- Introduction
- Documentation
Self-Supervised Classifier is a set of functions which together comprise a model for classifying sentences as relevant or not. The approach was inspired by Banko et al.'s 2007 "Open Information Extraction from the Web" which used a self-supervised learner to perform open information extraction. We are taking much the same approach to relevancy classification by having the learner tag certain sentences as relevant or irrelevant based on keyword input and then Doc2Vec is trained on these tagged sentences to learn more complex features.

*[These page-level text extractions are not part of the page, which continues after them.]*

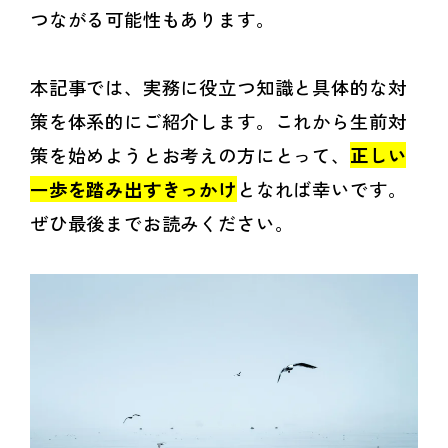
つながる可能性もあります。
本記事では、実務に役立つ知識と具体的な対
策を体系的にご紹介します。これから生前対
策を始めようとお考えの方にとって、
正しい
一歩を踏み出すきっかけ
となれば幸いです。
ぜひ最後までお読みください。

Sets all of the text to lower case, removes all non-alphanumeric characters besides apostrophe (') and hyphen (-) with a Regular Expression. All words are lemmatized and then stemmed.
Parameters
- doc (string or list of strings) : a sentence in either string for or list of words form
Returns
- list of strings : the sentence after the Natural Language Processing techniques have been applied
Produces TaggedDocuments and labels them appropriately from the documents in the Profile Manager instance and saves them in "../data/profilemanager/TaggedDocuments/Labeled/". Multithreading safe using instances/iam
Parameters
- pm (ProfileManager) : a ProfileManager with the documents you would like to Tag
- instances (int) : the number of instances you'd like to run in parallel
- iam (int) : the current instance's assignment [0-instances) (default = 0)
Returns
- None
Produces TaggedDocuments and labels them appropriately from the documents in the Web Resource Manager instance and saves them in "../data/TaggedDocuments/Labeled/". Multithreading safe using instances/iam
Parameters
- manager (WebResourceManager) : a ProfileManager with the documents you would like to Tag
Returns
- None
Returns the TF-IDF value of the document using the tfidf instance
Parameters
- tfidf (sklearn.feature_extraction.text.TfidfVectorizer) : a TtfidfVectorizer with 'english' stop words and fitted to the corpus
- document (string) : the document to score
Returns
- float : the TF-IDF score of the document
Scores the TaggedDocuments in "../data/profilemanager/TaggedDocuments/Labeled" using Profile Manager Doc2Vec model and saves them in "../data/profilemanager/TaggedDocuments/Classified/".
Returns
- None
Scores the TaggedDocuments in "../data/TaggedDocuments/Labeled" using Web Resource Manager Doc2Vec model and saves them in "../data/TaggedDocuments/Classified/".
Returns
- None
Scores the documents in the Profile Manager instance using TF-IDF and saves them in "../data/profilemanager/TaggedDocuments/Classified/". Multithreading safe using instances/iam.
Parameters
- tfidf (sklearn.feature_extraction.text.TfidfVectorizer) : a TtfidfVectorizer with 'english' stop words and fitted to the Profile Manager corpus
- instances (int) : the number of instances you'd like to run in parallel
- iam (int) : the current instance's assignment [0-instances) (default = 0)
Returns
- None
Scores the documents in the Profile Manager instance using TF-IDF and saves them in "../data/TaggedDocuments/Classified/"
Parameters
- tfidf (sklearn.feature_extraction.text.TfidfVectorizer) : a TtfidfVectorizer with 'english' stop words and fitted to the Web Resource Manager corpus
Returns
- None
Trains a Profile Manager Doc2Vec model using the TaggedDocuments in "../data/profilemanager/TaggedDocuments/Labeled/" and saves the model at "../data/profilemanager/doc2vec_model"
Returns
- None
Trains a Web Resource Manager Doc2Vec model using the TaggedDocuments in "../data/TaggedDocuments/Labeled" and saves the model at "../data/doc2vec_model"
Returns
- None
Instantiates and trains a TF-IDF Vectorizer using the English stop words
Parameters
- corpus (list of strings) : the corpus you would like to perform TF-IDF on
Returns
- sklearn.feature_extraction.text.TfidfVectorizer : a TtfidfVectorizer with 'english' stop words and fitted to the data.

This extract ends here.